LONDON (MarketWatch) -- BP Plc on Tuesday reported a 22% increase in quarterly profit on the strength in oil prices and the demand for refinery services, though the rise fell shy of forecasts.
The U.K. oil explorer also said it could give up to $65 billion back to shareholders over the next three years if oil prices stay above $60 a barrel.
...[The] New York-listed shares declined close to 4%.
I've been a BP shareholder for many years, and so it was hard to see this headline come across my desk today. Just one of those examples where a company takes a hit from traders not because its losing money, but rather because it isn't making as much as people expected.
It's not just BP taking a hit at the time of writing. The Vanguard Energy Viper ETF (VDE) is down a couple of percentage points as well, so what we're seeing today is the energy market pulling back a little. I don't see it as a huge issue. Demand for oil is still looking strong over the near term (and despite what people say the near term is the only thing Wall Street really thinks about, I'd argue), and the factors I'm seeing cited by the press, stuff like inventory levels, warm weather, etc.- could lower the price for a barrel of oil significantly without returning it to anywhere near the low $20-30 range that oil investors fear.

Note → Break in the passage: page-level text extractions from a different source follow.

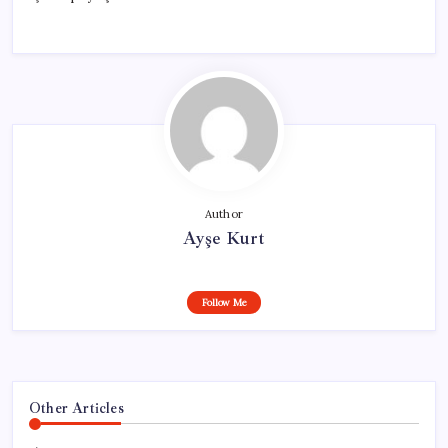
Author
Ayşe Kurt
Follow Me
Other Articles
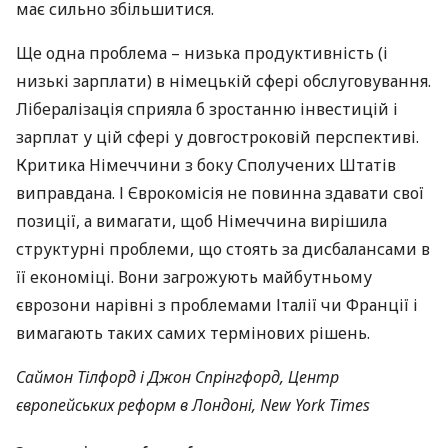
має сильно збільшитися.
Ще одна проблема – низька продуктивність (і
низькі зарплати) в німецькій сфері обслуговування.
Лібералізація сприяла б зростанню інвестицій і
зарплат у цій сфері у довгостроковій перспективі.
Критика Німеччини з боку Сполучених Штатів
виправдана. І Єврокомісія не повинна здавати свої
позиції, а вимагати, щоб Німеччина вирішила
структурні проблеми, що стоять за дисбалансами в
її економіці. Вони загрожують майбутньому
єврозони нарівні з проблемами Італії чи Франції і
вимагають таких самих термінових рішень.
Саймон Тілфорд і Джон Спрінгфорд, Центр
європейських реформ в Лондоні, New York Times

But today's drop in oil stocks does raise my concern over being too exposed to energy. Given it's performance in 2005, both as an industry and as a driver of the S&P 500 aggregate profits, people like me are beginning to think of the energy stock as the solution to all of life's investing problems. The gift that will keep on giving year after year. That's a dangerous trap which I may or may not have the sense to avoid. Knowing when to pull money off the table and when to let it run is always a gutwrenching call for me, but it's especially hard when I'm dealing with a sector that is in the midst of a boom.